The American Political Science Association recently honored Virginia Tech’s Timothy Luke with its 2014 career achievement award, recognizing him for a long and successful career as a writer, teacher, and activist.

Luke, University Distinguished Professor of Political Science and chair of the Department of Political Science, in the College of Liberal Arts and Human Sciences, received the Charles A. McCoy Career Achievement Award at the national organization’s annual meeting in August in Washington, D.C.

The award is presented annually by ASPA’s New Political Science Section, founded in 1992 to help make the study of politics more relevant. Since its first presentation in 2001, the award has gone to distinguished academicians at a wide range of institutions, including Dartmouth College, Rutgers University, Bryn Mawr College, and New York University.

A Virginia Tech faculty member since 1981, Luke was instrumental in establishing the university’s doctoral program in Alliance for Social, Political, Ethical, and Cultural Thought. The interdisciplinary program encourages critical engagement among the social sciences, humanities, and arts.

Luke also serves the university as program chair and graduate director for government and international affairs in the School of Public and International Affairs in the College of Architecture and Urban Studies, and director of the governance and globalization track in its Planning, Governance, and Globalization doctoral program.

The key organizer of the Virginia Tech Cyberschool and founder of the Center for Digital Discourse and Culture, he created the nation’s first entirely online Master of Arts degree program in political science. He served as executive director of the Institute for Distance and Distributed Learning, where he helped develop its VTOnline interface, a new instructional funding model, and organizational practices that now anchor many eLearning programs in Technology-enhanced Learning and Online Strategies.

His research interests include environmental policy and green politics; governance and globalization; modern political and social theory; politics of information society; and public culture. He teaches courses in the history of political thought, contemporary political theory, and comparative and international politics.

Luke is a member of the university’s Academy of Teaching Excellence, having been awarded the William E. Wine Award for Excellence in Teaching and the Alumni Award for Excellence in Teaching. He also has won the XCaliber Award, presented annually by Technology-enhanced Learning and Online Strategies, the E-Learning Design Award from the Online Academy at the University of Kansas, and three certificates for outstanding teaching in political science from Pi Sigma Alpha, APSA’s national honor society.

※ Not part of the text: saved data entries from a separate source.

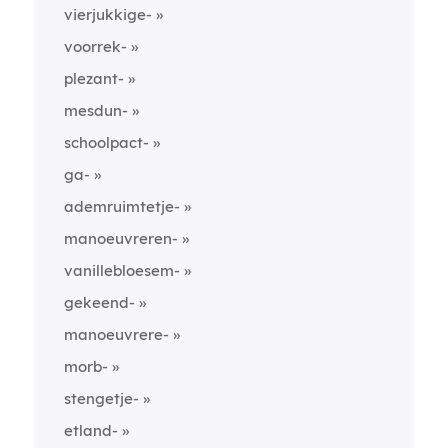
vierjukkige-
voorrek-
plezant-
mesdun-
schoolpact-
ga-
ademruimtetje-
manoeuvreren-
vanillebloesem-
gekeend-
manoeuvrere-
morb-
stengetje-
etland-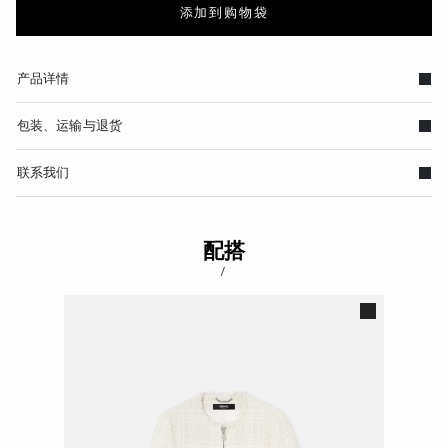
添加到购物袋
产品详情
包装、运输与退货
联系我们
配搭
/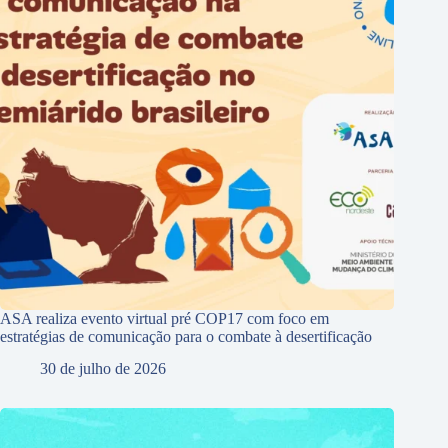
ASA realiza evento virtual pré COP17 com foco em
estratégias de comunicação para o combate à desertificação
30 de julho de 2026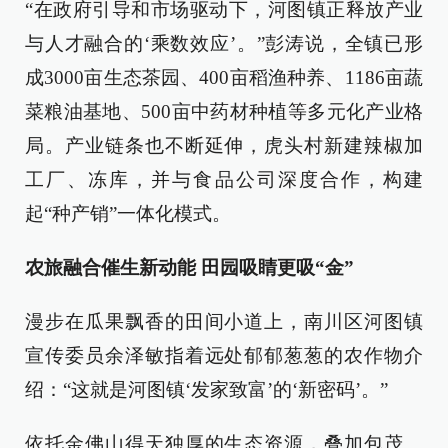
“在政府引导和市场驱动下，河图镇正释放产业
与人才融合的‘乘数效应’。”彭涛说，全镇已形
成3000亩生态茶园、400亩稻渔种养、1186亩蔬
菜粮油基地、500亩中药材种植等多元化产业格
局。产业链条也不断延伸，虎头村新建辣椒加
工厂、冻库，并与食品公司深度合作，构建
起“种产销”一体化模式。
农旅融合催生新动能 田园吸睛更吸“金”
漫步在瓜果飘香的田间小道上，南川区河图镇
宣传委员余泽敏指着远处郁郁葱葱的农作物介
绍：“这就是河图镇‘发家致富’的‘新密码’。”​
依托金佛山得天独厚的生态资源，叠加包茂、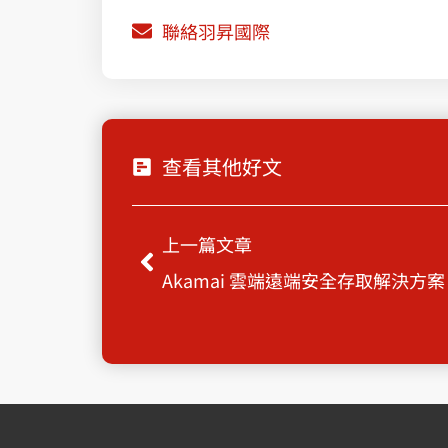
聯絡羽昇國際
查看其他好文
Prev
上一篇文章
Akamai 雲端遠端安全存取解決方案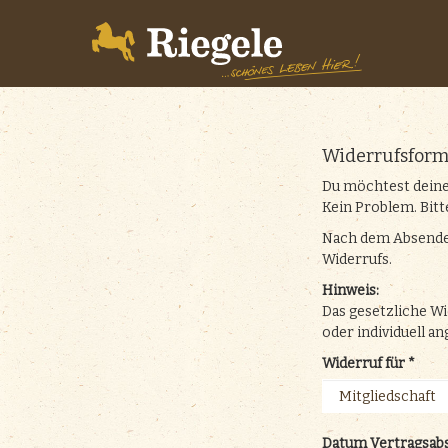
Biere
Brauerei
BrauWelt
Shop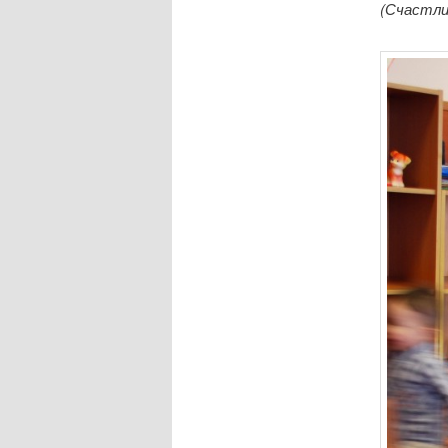
(Счастли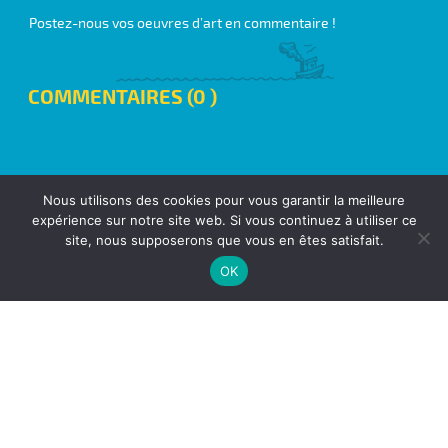
Postez-nous vos oeuvres d’art en commentaire !
COMMENTAIRES (0 )
Nous utilisons des cookies pour vous garantir la meilleure
expérience sur notre site web. Si vous continuez à utiliser ce
site, nous supposerons que vous en êtes satisfait.
OK
©2018
TIPS n’ LEARN
| Tous droits réservés
TIPS n’ LEARN 9 Chemin des bouillants 77700 CHESSY
SIRET : 828.682.021.00013 |
Mentions-Régals
|
CGV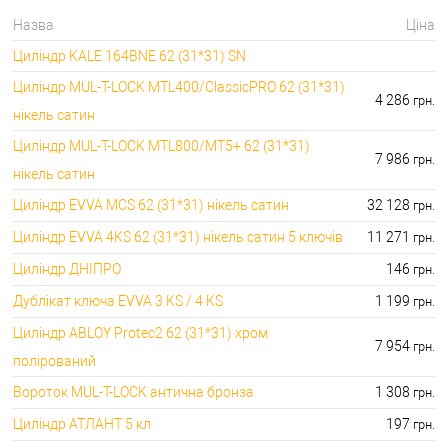
⭐Ключі до серцевин:
9990.00 грн.
Назва
Ціна
🔑 самий дешевий: 30.00 грн. самий дорогий:
🔐Аксесуари для серцевин:
Циліндр KALE 164BNE 62 (31*31) SN
2746.00 грн.
Циліндр MUL-T-LOCK MTL400/ClassicPRO 62 (31*31)
4 286
грн.
нікель сатин
Циліндр MUL-T-LOCK MTL800/MT5+ 62 (31*31)
7 986
грн.
нікель сатин
Циліндр EVVA MCS 62 (31*31) нікель сатин
32 128
грн.
Циліндр EVVA 4KS 62 (31*31) нікель сатин 5 ключів
11 271
грн.
Циліндр ДНІПРО
146
грн.
Дублікат ключа EVVA 3 KS / 4 KS
1 199
грн.
Циліндр ABLOY Protec2 62 (31*31) хром
7 954
грн.
полірований
Вороток MUL-T-LOCK антична бронза
1 308
грн.
Циліндр АТЛАНТ 5 кл
197
грн.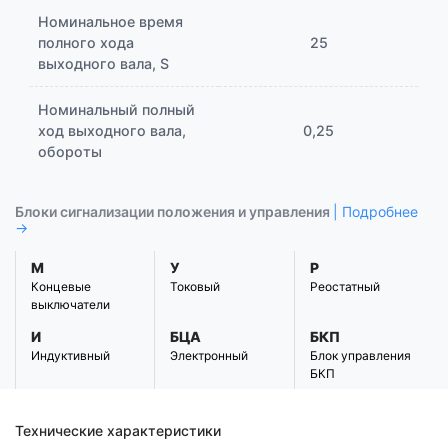
Номинальное время
полного хода
25
выходного вала, S
Номинальный полный
ход выходного вала,
0,25
обороты
Блоки сигнализации положения и управления
| Подробнее
→
М
У
Р
Концевые
Токовый
Реостатный
выключатели
И
БЦА
БКП
Индуктивный
Электронный
Блок управления
БКП
Технические характеристики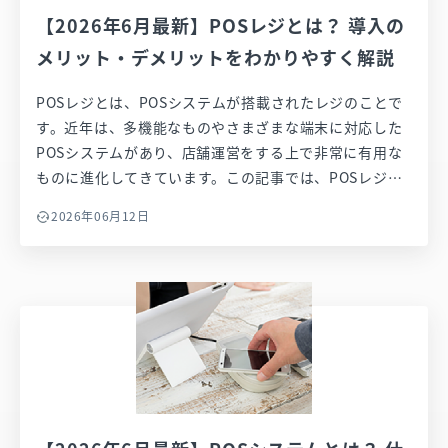
【2026年6月最新】POSレジとは？ 導入の
メリット・デメリットをわかりやすく解説
POSレジとは、POSシステムが搭載されたレジのことで
す。近年は、多機能なものやさまざまな端末に対応した
POSシステムがあり、店舗運営をする上で非常に有用な
ものに進化してきています。この記事では、POSレジの
メリットやデメリット、具体的な導入事例、各業種に対
2026年06月12日
応したサービスを紹介します。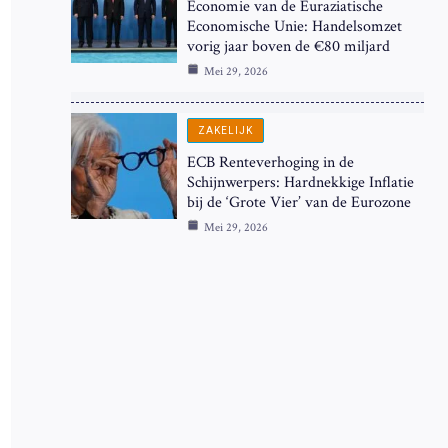
Economie van de Euraziatische
Economische Unie: Handelsomzet
vorig jaar boven de €80 miljard
Mei 29, 2026
ZAKELIJK
ECB Renteverhoging in de
Schijnwerpers: Hardnekkige Inflatie
bij de ‘Grote Vier’ van de Eurozone
Mei 29, 2026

Luke has written or co-authored 13 books and has contributed scores of book chapters and sections. He has been published in a broad range of scholarly journals in the fields of political science, sociology, geography, international affairs, cultural studies, and critical theory. 

This work is the basis for his recognition as a significant figure in North American critical theory circles with scholars at the University of California, Los Angeles, The New School in New York, University of Texas, Harvard University, and London School of Economics. He co-edited a book on the 2007 Virginia Tech tragedy and is the book line editor for Telos Press Publications, which publishes works on European and North American critical theory.

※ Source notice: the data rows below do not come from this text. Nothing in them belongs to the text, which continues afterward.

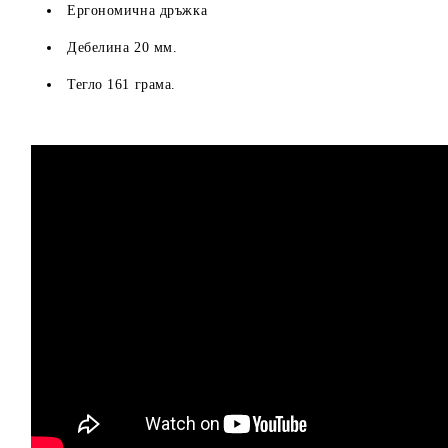
Ергономична дръжка
Дебелина 20 мм.
Тегло 161 грама.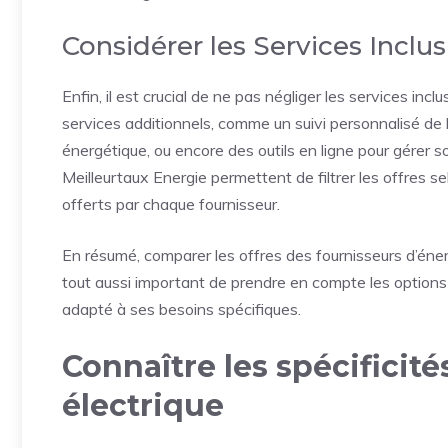
Considérer les Services Inclus
Enfin, il est crucial de ne pas négliger les services in
services additionnels, comme un suivi personnalisé d
énergétique, ou encore des outils en ligne pour gérer
Meilleurtaux Energie permettent de filtrer les offres se
offerts par chaque fournisseur.
En résumé, comparer les offres des fournisseurs d’énerg
tout aussi important de prendre en compte les options ta
adapté à ses besoins spécifiques.
Connaître les spécificité
électrique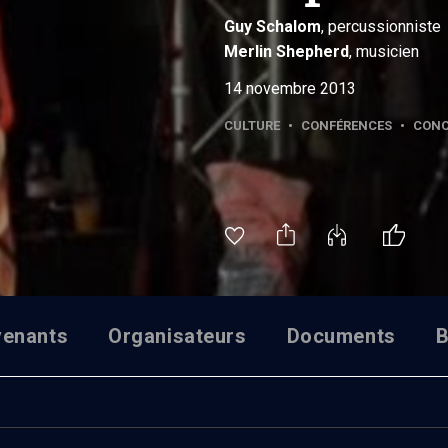
Guy
Schalom
, percussionniste
Merlin
Shepherd
, musicien
14 novembre 2013
CULTURE
•
CONFÉRENCES
•
CONC
venants
Organisateurs
Documents
B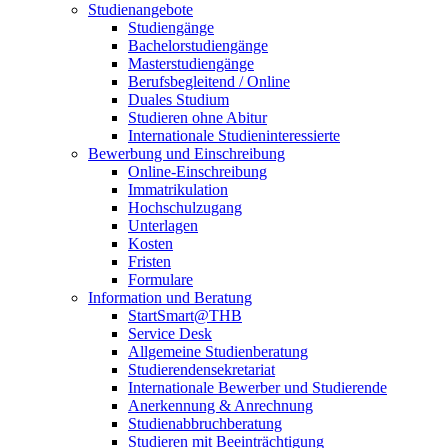
Studienangebote
Studiengänge
Bachelorstudiengänge
Masterstudiengänge
Berufsbegleitend / Online
Duales Studium
Studieren ohne Abitur
Internationale Studieninteressierte
Bewerbung und Einschreibung
Online-Einschreibung
Immatrikulation
Hochschulzugang
Unterlagen
Kosten
Fristen
Formulare
Information und Beratung
StartSmart@THB
Service Desk
Allgemeine Studienberatung
Studierendensekretariat
Internationale Bewerber und Studierende
Anerkennung & Anrechnung
Studienabbruchberatung
Studieren mit Beeinträchtigung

A frequent speaker at regional, national, and international conferences, Luke is active in the American Political Science Association, International Studies Association, and Western Political Science Association, for which he helped launch the Environmental Political Theory Section in 2002.

Luke holds a Ph.D. and a master's degree from Washington University in St. Louis, and a master's degree and bachelor's degree from the University of Arizona.